LISTED RECORDS Block Start

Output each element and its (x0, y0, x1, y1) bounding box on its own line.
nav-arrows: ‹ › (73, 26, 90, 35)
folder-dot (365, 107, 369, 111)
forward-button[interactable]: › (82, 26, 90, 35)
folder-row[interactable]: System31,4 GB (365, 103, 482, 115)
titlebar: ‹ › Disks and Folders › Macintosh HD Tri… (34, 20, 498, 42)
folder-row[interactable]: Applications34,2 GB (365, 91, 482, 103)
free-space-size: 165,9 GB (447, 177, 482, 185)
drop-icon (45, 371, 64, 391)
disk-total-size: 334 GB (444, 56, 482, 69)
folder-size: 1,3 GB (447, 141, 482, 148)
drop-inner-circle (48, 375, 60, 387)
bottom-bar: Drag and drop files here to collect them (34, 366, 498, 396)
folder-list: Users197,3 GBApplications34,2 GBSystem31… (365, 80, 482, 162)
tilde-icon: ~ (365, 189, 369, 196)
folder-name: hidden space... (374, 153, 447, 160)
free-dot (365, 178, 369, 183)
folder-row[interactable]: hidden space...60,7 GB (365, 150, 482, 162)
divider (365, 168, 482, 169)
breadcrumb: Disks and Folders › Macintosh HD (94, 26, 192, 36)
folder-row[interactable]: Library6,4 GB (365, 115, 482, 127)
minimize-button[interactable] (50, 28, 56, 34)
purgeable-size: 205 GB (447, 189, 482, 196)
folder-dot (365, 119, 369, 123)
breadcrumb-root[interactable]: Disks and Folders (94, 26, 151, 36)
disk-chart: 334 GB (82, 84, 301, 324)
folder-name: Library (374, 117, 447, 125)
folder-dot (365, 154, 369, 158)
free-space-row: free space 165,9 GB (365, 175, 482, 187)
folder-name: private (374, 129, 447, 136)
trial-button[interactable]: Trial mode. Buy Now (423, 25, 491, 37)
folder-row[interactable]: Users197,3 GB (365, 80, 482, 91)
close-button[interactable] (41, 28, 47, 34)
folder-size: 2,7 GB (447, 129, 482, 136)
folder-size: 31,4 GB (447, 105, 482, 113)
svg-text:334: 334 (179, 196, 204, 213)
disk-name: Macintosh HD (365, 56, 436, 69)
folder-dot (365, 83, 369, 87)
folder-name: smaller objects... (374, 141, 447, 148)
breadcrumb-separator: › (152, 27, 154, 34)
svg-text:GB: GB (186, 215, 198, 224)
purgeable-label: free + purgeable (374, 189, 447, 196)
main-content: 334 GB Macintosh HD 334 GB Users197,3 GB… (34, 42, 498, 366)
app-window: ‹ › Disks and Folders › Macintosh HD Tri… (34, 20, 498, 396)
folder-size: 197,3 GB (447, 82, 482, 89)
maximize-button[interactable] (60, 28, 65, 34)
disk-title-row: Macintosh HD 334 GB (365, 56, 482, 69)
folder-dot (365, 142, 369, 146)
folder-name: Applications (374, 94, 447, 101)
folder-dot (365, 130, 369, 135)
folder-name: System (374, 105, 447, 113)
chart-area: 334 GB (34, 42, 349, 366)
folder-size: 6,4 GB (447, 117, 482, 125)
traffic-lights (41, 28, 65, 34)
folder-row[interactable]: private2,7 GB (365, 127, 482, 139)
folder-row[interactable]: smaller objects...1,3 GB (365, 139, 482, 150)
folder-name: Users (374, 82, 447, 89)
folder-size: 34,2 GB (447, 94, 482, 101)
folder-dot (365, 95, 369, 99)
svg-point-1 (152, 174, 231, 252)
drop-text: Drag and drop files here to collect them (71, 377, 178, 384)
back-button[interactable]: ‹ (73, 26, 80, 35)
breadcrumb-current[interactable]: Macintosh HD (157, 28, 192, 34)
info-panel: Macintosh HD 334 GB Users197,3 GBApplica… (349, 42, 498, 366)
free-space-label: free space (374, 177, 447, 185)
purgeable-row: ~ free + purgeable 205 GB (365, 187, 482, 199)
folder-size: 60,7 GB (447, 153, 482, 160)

LISTED RECORDS Block End

▶ _WORK INSTRUCTION_: Pull every line containing "them" out of the entries.

▶ _SOLUTION_:
bottom-bar: Drag and drop files here to collect them (34, 366, 498, 396)
drop-text: Drag and drop files here to collect them (71, 377, 178, 384)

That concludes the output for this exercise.